On Glyn Cryer’s fridge in Fitzroy there is a magnet stating: “Life isn’t about finding yourself. Life is about creating yourself.” The Same Same 25 member may not be a Zen master but his kitchen philosophy does give insight into how he’s helped shaped Melbourne’s Midsumma organisation into a bonafide business which hosts one of the most exciting GLBTI festivals in the world.
 
Cryer joined Melbourne’s Midsumma half a decade ago and spent two years as Marketing Director and two years as Chair. Having decided that it’s time to move on this year to pursue a business of his own, Cryer will be happy to play volunteer at the upcoming festival in January and February and is excited at the promotion of former Deputy Chair Lisa Watts to the organisation’s helm. Watts has already had to make the tough call to kill off Midsumma’s Opening Night at Federation Square and bring the popular Carnival event forward in the program - which is not yet finalised, and Cryer says the festival will only continue to change. “The thing with community organisations is they can go in totally different directions – and they should go in different directions, according to what people want to get out of them.”

He describes working in Midsumma as “an intense environment” with a huge task representing all of gay Melbourne. “You talk to ten people and there are 12 opinions about what Midsumma should do differently,” he says. “The challenge for Midsumma is to hear all of those opinions and go in those directions that people want to go in.”

Responding to the million dollar question - How Melbourne’s Midsumma differentiates from Sydney’s Mardi Gras festival - Cryer describes the cultural program here as edgier because it’s given precedence over the parties. “The range of expressions of gay life in Melbourne is huge,” he says. “There’s obviously a party scene, but there’s also very strong family and kids scene. There’s a thriving indie arts scene and a huge dinner party circuit. There are a lot of informal but very strong queer networks in Melbourne. If you want to serve a queer community like that, you have to have a very diverse program with a whole lot of smaller events so that you can touch people’s different buttons.”

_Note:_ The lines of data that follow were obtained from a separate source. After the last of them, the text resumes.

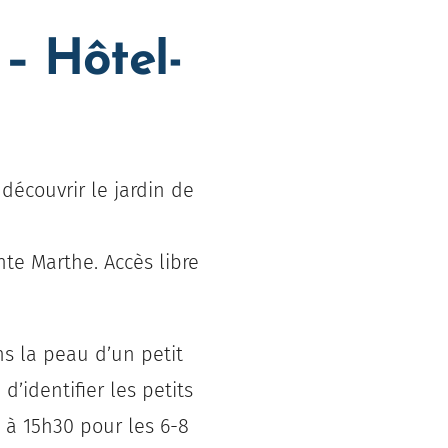
– Hôtel-
découvrir le jardin de
inte Marthe.
Accès libre
s la peau d’un petit
’identifier les petits
 à 15h30 pour les 6-8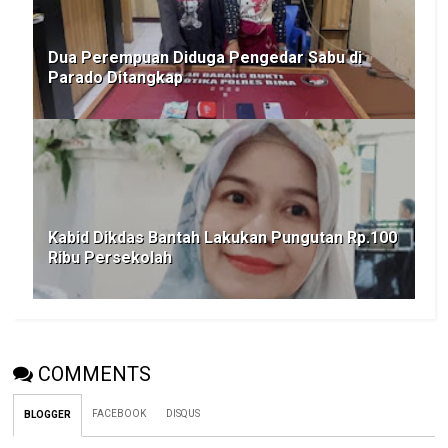
Dua Perempuan Diduga Pengedar Sabu di
Parado Ditangkap
Kabid Dikdas Bantah Lakukan Pungutan Rp.100
Ribu Persekolah
COMMENTS
FACEBOOK
DISQUS
BLOGGER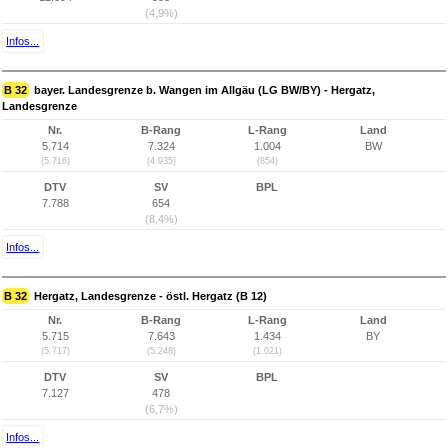
(4,9%)
Infos...
B 32
bayer. Landesgrenze b. Wangen im Allgäu (LG BW/BY) - Hergatz,
Landesgrenze
Nr.
B-Rang
L-Rang
Land
5.714
7.324
1.004
BW
(5.716)
(4.935)
(854)
DTV
SV
BPL
7.788
654
(8,4%)
Infos...
B 32
Hergatz, Landesgrenze - östl. Hergatz (B 12)
Nr.
B-Rang
L-Rang
Land
5.715
7.643
1.434
BY
(5.717)
(5.248)
(1.021)
DTV
SV
BPL
7.127
478
(6,7%)
Infos...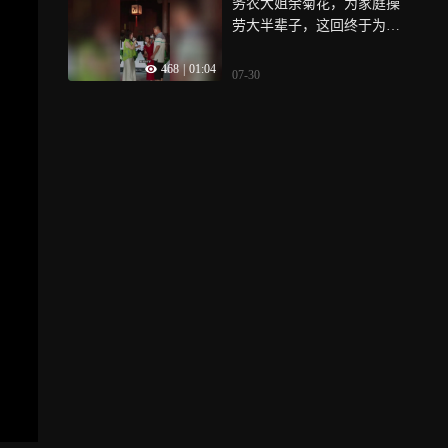
务农大姐余菊花，为家庭操
劳大半辈子，这回终于为自
己唱出内心热爱，还和丈夫
468
|
01:04
“秀”了一把恩爱，羡煞旁人
07-30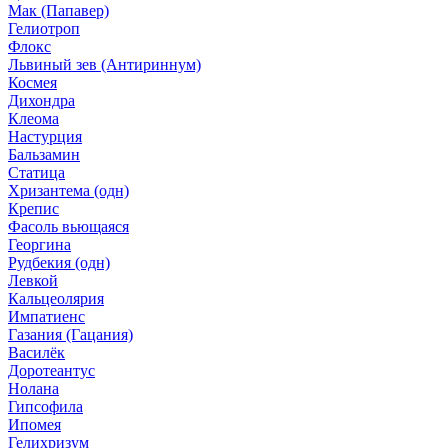
Мак (Папавер)
Гелиотроп
Флокс
Львиный зев (Антириннум)
Космея
Дихондра
Клеома
Настурция
Бальзамин
Статица
Хризантема (одн)
Крепис
Фасоль вьющаяся
Георгина
Рудбекия (одн)
Левкой
Кальцеолярия
Импатиенс
Газания (Гацания)
Василёк
Доротеантус
Нолана
Гипсофила
Ипомея
Гелихризум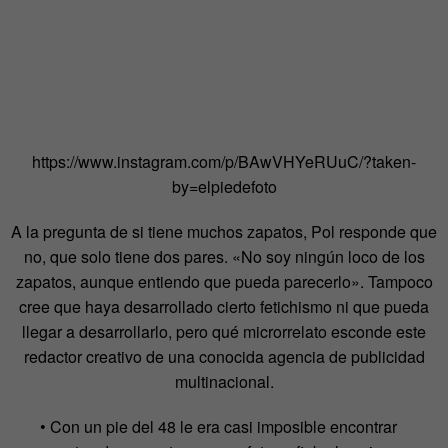
https://www.instagram.com/p/BAwVHYeRUuC/?taken-
by=elpiedefoto
A la pregunta de si tiene muchos zapatos, Pol responde que
no, que solo tiene dos pares. «No soy ningún loco de los
zapatos, aunque entiendo que pueda parecerlo». Tampoco
cree que haya desarrollado cierto fetichismo ni que pueda
llegar a desarrollarlo, pero qué microrrelato esconde este
redactor creativo de una conocida agencia de publicidad
multinacional.
• Con un pie del 48 le era casi imposible encontrar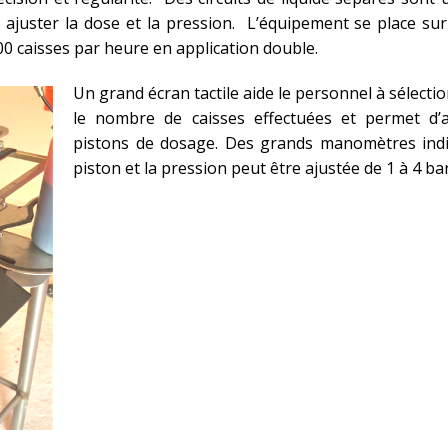
ajuster la dose et la pression. L’équipement se place sur u
00 caisses par heure en application double.
Un grand écran tactile aide le personnel à sélecti
le nombre de caisses effectuées et permet d’a
pistons de dosage. Des grands manomètres indiq
piston et la pression peut être ajustée de 1 à 4 bar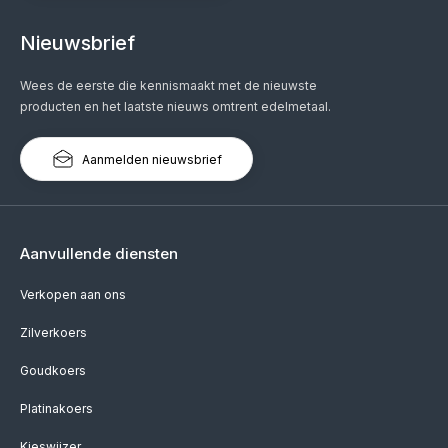
Nieuwsbrief
Wees de eerste die kennismaakt met de nieuwste
producten en het laatste nieuws omtrent edelmetaal.
Aanmelden nieuwsbrief
Aanvullende diensten
Verkopen aan ons
Zilverkoers
Goudkoers
Platinakoers
Kieswijzer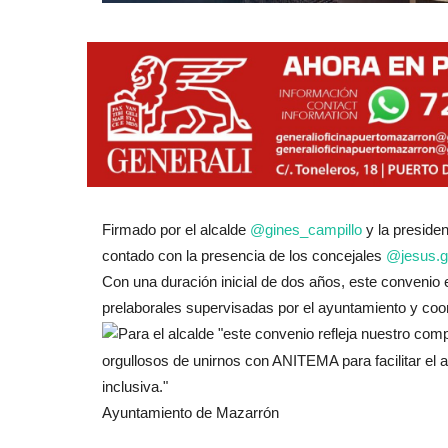
Firmado por el alcalde
@gines_campillo
y la preside
contado con la presencia de los concejales
@jesus.
Con una duración inicial de dos años, este convenio e
prelaborales supervisadas por el ayuntamiento y
coo
Para el alcalde "este convenio refleja nuestro co
orgullosos de unirnos con ANITEMA para facilitar e
inclusiva."
Ayuntamiento de Mazarrón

Cryer’s legacy to Midsumma will be the transformation from having an “onerous” volunteer based board to a business with real jobs and real salaries. And one that gets more support and funding from councils, the state government and corporations than ever before. “It’s a scrappy community organisation that has transformed itself into a fairly professional and normalised organisation – that’s a hard thing to do,” he admits. “I didn’t initiate it, but I’ve been a part of that over the last five or six years.”